We tell our clients that if they start preparing to sell to the early majority (the pragmatist) from day one, they can virtually eliminate the chasm and change the shape of the bell curve in Figure 3-3 by bringing in mainstream-market sales sooner. Note in Figure 3-4 that the duration of the product life cycle does not change but that now the categories of buyers can be sold to concurrently rather than serially. By empowering traditional salespeople to have conversations about usage with Key Players, Marketing can accelerate acceptance and market share at higher margins. If time to revenue is the question, then Sales-Primed Communications from day one is the answer.


Who Ends Up Selling to Whom

Figure 3-4:  Eliminating the Chasm: Helping the Mainstream Market "Get It" by Incorporating Sales-Primed Communications into Product Launches (Solid line curve = without chasm; broken line curve = with chasm)

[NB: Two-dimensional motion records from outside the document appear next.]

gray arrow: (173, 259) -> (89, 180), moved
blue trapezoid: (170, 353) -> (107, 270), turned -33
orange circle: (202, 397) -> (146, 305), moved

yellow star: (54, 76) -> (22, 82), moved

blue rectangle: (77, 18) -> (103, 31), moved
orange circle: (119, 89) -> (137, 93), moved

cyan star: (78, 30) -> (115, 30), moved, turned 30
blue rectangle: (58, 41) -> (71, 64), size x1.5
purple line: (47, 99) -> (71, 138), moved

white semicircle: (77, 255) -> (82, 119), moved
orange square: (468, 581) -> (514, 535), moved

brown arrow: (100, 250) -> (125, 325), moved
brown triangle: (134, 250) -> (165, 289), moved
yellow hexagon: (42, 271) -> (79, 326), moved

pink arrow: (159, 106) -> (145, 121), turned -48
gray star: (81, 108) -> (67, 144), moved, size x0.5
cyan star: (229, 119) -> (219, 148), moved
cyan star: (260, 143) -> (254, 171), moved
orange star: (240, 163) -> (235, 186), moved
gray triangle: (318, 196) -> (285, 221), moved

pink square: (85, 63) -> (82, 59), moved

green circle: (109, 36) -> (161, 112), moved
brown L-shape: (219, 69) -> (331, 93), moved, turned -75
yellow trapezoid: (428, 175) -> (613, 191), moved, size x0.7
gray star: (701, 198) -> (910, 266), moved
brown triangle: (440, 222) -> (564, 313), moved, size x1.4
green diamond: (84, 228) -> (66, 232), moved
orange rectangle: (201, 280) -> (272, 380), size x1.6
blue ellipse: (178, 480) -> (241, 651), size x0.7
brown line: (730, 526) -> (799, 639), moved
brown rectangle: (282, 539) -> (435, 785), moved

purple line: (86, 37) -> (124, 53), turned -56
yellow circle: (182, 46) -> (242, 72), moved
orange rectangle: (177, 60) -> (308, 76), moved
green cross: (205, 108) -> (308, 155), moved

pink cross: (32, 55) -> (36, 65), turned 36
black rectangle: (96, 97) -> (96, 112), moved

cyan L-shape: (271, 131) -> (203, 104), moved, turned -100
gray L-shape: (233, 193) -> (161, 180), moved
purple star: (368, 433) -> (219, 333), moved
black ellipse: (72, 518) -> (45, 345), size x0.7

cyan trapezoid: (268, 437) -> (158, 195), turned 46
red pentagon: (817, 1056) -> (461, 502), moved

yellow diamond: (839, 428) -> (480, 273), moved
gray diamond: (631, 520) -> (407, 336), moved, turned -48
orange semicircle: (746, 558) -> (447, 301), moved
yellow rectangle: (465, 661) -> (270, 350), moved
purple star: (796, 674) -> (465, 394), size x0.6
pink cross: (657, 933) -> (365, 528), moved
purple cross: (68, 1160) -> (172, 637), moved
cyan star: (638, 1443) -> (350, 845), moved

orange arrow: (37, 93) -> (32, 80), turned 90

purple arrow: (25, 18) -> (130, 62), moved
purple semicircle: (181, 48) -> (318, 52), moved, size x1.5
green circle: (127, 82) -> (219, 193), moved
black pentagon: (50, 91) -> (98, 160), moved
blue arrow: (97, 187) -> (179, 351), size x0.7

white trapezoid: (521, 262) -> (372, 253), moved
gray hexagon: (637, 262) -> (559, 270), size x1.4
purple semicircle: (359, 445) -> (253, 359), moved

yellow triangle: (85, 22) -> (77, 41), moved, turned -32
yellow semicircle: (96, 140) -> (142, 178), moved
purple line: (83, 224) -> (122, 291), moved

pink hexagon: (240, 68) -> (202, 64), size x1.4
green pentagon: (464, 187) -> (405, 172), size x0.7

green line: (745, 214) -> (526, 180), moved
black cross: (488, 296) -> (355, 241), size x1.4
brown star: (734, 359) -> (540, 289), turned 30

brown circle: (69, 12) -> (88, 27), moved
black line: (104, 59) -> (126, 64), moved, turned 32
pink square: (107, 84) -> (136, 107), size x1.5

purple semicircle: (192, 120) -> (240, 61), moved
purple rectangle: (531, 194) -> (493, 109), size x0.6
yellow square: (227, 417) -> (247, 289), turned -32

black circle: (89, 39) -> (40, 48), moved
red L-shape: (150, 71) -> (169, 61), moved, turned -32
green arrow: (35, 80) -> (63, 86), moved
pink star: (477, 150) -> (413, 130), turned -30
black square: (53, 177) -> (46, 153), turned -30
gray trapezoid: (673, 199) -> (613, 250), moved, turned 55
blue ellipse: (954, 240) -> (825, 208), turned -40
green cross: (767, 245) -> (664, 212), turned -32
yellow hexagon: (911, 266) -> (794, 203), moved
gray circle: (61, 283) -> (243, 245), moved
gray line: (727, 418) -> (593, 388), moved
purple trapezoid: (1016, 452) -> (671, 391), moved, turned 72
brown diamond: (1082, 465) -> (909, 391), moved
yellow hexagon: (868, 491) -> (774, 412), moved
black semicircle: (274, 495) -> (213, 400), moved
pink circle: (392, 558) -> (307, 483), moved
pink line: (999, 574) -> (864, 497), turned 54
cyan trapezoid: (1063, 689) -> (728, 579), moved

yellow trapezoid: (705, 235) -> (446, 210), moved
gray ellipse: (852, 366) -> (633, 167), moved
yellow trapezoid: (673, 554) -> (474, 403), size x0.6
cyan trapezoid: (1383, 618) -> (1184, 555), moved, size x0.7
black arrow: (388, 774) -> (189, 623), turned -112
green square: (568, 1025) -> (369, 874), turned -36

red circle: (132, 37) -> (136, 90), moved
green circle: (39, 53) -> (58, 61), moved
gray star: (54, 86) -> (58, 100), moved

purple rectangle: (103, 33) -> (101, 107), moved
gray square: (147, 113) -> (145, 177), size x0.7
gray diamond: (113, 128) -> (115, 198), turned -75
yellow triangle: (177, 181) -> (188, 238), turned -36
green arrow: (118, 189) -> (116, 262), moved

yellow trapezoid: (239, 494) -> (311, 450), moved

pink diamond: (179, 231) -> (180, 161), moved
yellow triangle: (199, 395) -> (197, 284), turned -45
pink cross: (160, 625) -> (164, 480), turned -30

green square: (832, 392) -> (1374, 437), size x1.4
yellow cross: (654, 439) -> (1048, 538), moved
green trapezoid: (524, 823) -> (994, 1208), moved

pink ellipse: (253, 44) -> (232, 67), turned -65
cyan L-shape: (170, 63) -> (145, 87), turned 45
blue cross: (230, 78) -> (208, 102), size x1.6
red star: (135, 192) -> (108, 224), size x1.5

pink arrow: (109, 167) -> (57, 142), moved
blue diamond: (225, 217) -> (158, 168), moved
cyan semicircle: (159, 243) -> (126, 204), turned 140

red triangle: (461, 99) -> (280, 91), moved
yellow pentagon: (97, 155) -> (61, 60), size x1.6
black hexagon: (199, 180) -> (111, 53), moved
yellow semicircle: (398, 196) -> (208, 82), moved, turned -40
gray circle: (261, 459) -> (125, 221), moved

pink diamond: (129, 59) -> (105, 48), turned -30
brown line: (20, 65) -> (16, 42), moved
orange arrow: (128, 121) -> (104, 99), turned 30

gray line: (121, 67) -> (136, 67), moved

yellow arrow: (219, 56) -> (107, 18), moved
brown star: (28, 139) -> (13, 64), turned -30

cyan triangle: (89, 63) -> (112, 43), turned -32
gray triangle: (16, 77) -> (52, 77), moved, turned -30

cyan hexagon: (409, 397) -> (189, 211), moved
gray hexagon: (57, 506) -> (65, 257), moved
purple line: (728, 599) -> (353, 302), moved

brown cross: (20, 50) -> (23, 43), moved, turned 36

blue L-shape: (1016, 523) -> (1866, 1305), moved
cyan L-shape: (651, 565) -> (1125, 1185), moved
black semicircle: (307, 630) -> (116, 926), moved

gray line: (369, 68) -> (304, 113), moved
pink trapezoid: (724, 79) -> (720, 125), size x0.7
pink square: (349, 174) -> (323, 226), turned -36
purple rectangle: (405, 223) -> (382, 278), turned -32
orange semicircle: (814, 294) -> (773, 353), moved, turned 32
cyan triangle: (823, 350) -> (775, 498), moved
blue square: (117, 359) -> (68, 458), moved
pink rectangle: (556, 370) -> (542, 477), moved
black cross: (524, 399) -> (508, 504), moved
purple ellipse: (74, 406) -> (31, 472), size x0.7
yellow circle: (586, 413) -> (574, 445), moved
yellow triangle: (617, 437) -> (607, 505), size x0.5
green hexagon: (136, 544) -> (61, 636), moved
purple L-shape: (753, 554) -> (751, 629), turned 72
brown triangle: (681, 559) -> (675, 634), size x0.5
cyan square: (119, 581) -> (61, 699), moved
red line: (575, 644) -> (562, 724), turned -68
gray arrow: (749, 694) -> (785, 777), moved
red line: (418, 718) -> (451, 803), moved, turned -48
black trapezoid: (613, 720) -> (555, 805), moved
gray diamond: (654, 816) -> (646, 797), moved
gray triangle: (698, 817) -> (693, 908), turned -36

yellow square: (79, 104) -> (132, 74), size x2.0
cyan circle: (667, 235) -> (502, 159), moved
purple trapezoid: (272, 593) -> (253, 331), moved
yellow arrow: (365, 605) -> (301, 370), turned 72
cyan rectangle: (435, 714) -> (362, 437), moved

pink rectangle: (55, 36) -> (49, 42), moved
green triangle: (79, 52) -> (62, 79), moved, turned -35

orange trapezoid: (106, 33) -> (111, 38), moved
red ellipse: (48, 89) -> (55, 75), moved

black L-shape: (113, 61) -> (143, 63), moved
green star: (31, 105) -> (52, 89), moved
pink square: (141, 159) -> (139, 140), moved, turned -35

What happens when a company fails to drive top-line revenues? The most common result is mutual finger pointing by Sales and Marketing. We believe that both Sales and Marketing have failed to do their jobs. Traditionally, there is a great deal of tension, even conflict, between these two functional areas. Later in this resource, we'll explore this relationship more closely, and offer a definition of an appropriate interface between Sales and Marketing.

In summary, there are circumstances in which new offerings can enjoy success even without Sales-Primed Communications being made available to their sales organization. As markets and sales organizations mature, however, penetration of the mainstream market almost always proves to be more challenging (a.k.a. "hard rock mining"). To sustain success, companies have to realize how different mainstream-market buyers really are, and act on that insight.

Mainstream-market buyers don't buy; they need help in understanding how an offering can enable them to achieve a goal, solve a problem, or satisfy a need. So, companies can maximize their chances of prospering if they enable their growing number of salespeople to have conversations with buyers in a way that positions offerings more consistently, leveraging best practices.